- **TASK BRIEF**
Please set down, unchanged, each line from the one with "北海道・沖縄・離島追加送料発生します" to the final line of the data below, both included. Drop the pictures.

************

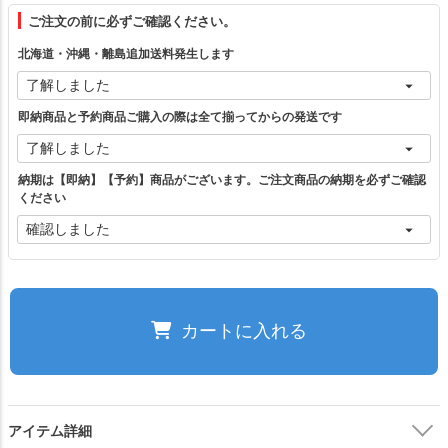
ご注文の前に必ずご確認ください。
フリー（1）
北海道・沖縄・離島追加送料発生します
ブラック
カートに入れる
即納商品と予約商品ご購入の際は全て揃ってからの発送です
グレー
カートに入れる
納期は【即納】【予約】商品がございます。ご注文商品の納期を必ずご確認
ください
ベージュ
カートに入れる
ご注文の前に必ずご確認ください。
カートに入れる
閉じる
アイテム詳細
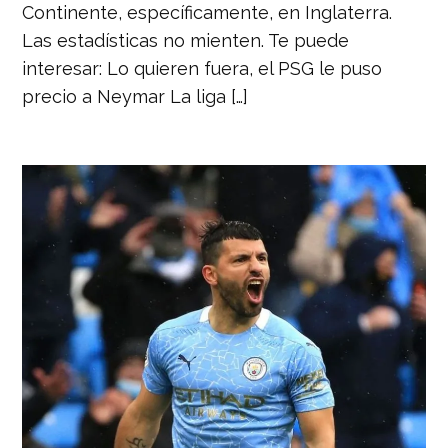
Continente, específicamente, en Inglaterra.
Las estadísticas no mienten. Te puede
interesar: Lo quieren fuera, el PSG le puso
precio a Neymar La liga […]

************

- **RESULT OF THIS TASK**
北海道・沖縄・離島追加送料発生します
ブラック
カートに入れる
即納商品と予約商品ご購入の際は全て揃ってからの発送です
グレー
カートに入れる
納期は【即納】【予約】商品がございます。ご注文商品の納期を必ずご確認
ください
ベージュ
カートに入れる
ご注文の前に必ずご確認ください。
カートに入れる
閉じる
アイテム詳細
Continente, específicamente, en Inglaterra.
Las estadísticas no mienten. Te puede
interesar: Lo quieren fuera, el PSG le puso
precio a Neymar La liga […]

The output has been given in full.